No doubt Trofim Lysenko, American social Darwinists, and Nazi theorists of racial inferiority “felt” they were right too. But to protect against such atrocities of scientism, the rest of us need empirical evidence that can stand up to the scrutiny of peers and critics to avoid confirmation bias or politicization.
As historian of ideas Isaiah Berlin said of “intuitive historiography,” “In the end it is only scrupulous examination of the evidence of the past and the systematic self-critical piecing together of whatever can be empirically established, that can confirm one hypothesis and weaken or rule out others . . . Without reliable empirical evidence, the most richly imaginative efforts to recover the past must remain guesswork and breed fictions and romance.”
There are numerous other dangers to such corruption of science, including the damage to K-12 education from bad ideas that are incubated in colleges and universities, and then trickle down into those schools’ curricula, given that public school most teachers are credentialed by higher educational institutions.
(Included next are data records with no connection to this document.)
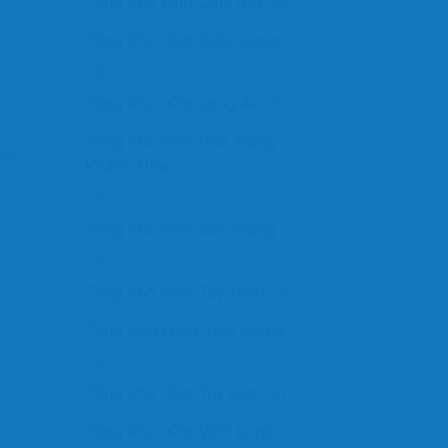
Tổng kho nệm Cần Thơ
(4)
Tổng kho nệm Kiên Giang
(4)
Tổng kho nệm Long An
(3)
Tổng kho nệm Nha Trang –
iều
Khánh Hòa
(3)
Tổng kho nệm Sóc Trăng
(3)
Tổng kho nệm Tây Ninh
(3)
Tổng Kho Nệm Tiền Giang
(3)
Tổng kho nệm Trà Vinh
(3)
Tổng kho nệm Vĩnh Long
(3)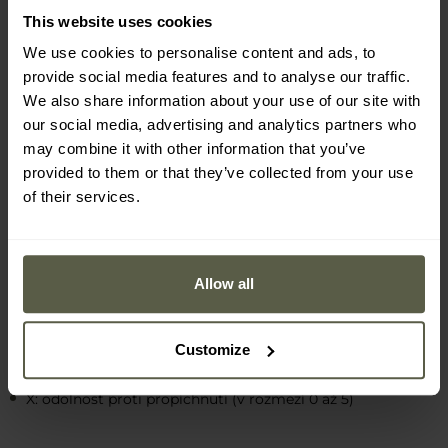
This website uses cookies
We use cookies to personalise content and ads, to
provide social media features and to analyse our traffic.
We also share information about your use of our site with
our social media, advertising and analytics partners who
may combine it with other information that you’ve
provided to them or that they’ve collected from your use
NORMA ANSI/ISEA 105-3XX A
of their services.
EN388-2121X
Rukavice splňují americkou ochrannou normu
ANSI/ISEA
105 na úrovni 3XX
co do odolnosti proti řezu, oděru a
Allow all
propíchnutí, což znamená:
Customize
3: odolnost proti oděru (v rozmezí 1 až 6)
X: odolnost proti řezu (v rozmezí A1 až A9)
X: odolnost proti propíchnutí (v rozmezí 0 až 5)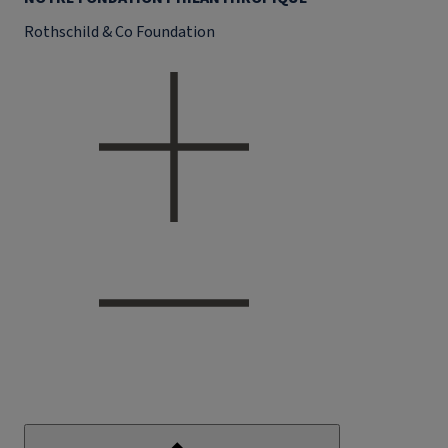
Rothschild & Co Foundation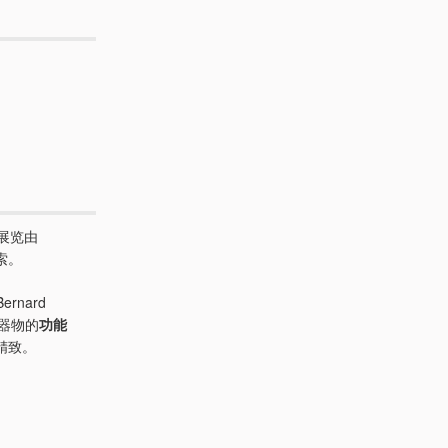
次展览由
索。
rnard
瓷器物的
功能
精致。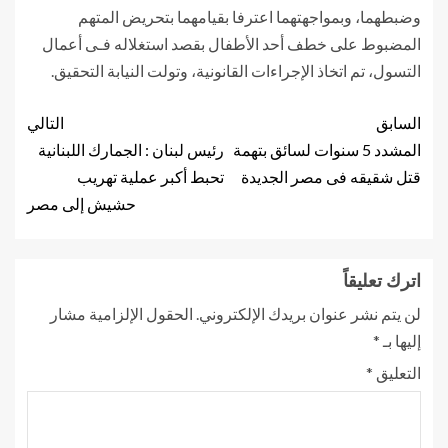
وضبطهما، وبمواجهتهما اعترفا بقيامهما بتحريض المتهم
المضبوط على خطف أحد الأطفال بقصد استغلاله فـى أعمال
التسول، تم اتخاذ الإجراءات القانونية، وتولت النيابة التحقيق.
السابق
التالي
المشدد 5 سنوات لسائق بتهمة
رئيس لبنان : الجمارك اللبنانية
قتل شقيقه فى مصر الجديدة
تحبط أكبر عملية تهريب
حشيش إلى مصر
اترك تعليقاً
لن يتم نشر عنوان بريدك الإلكتروني.
الحقول الإلزامية مشار
إليها بـ
*
التعليق
*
But the worst effect of peddling corrupted science and fake history is that it does nothing for those whom its adherents claim to help, and deflects attention from their problems. Rene Denfeld in her 1995 said of the Goddess fad,
“Feminism today has taken a distressing step away from the path to equality onto a detour down the yellow brick road. Feminist leaders are now telling women to perform the modern equivalent of the Sioux Indian Ghost Dance, to spend our energies frantically calling up a mythical golden age in an effort to create a dreamlike future––because such rituals are better suited to our superior nature than fighting directly with men for our rights.”
So too with Afrocentrism and “systemic racism” that benefit not black people in need, but the cognitive elites who monetize these notions for personal gain. Letting destructive ideas like “equity” rather than merit determine who gets to study science will have similar malign effect both on our fellow citizens and the scientific disciplines compromised by politics and ideology.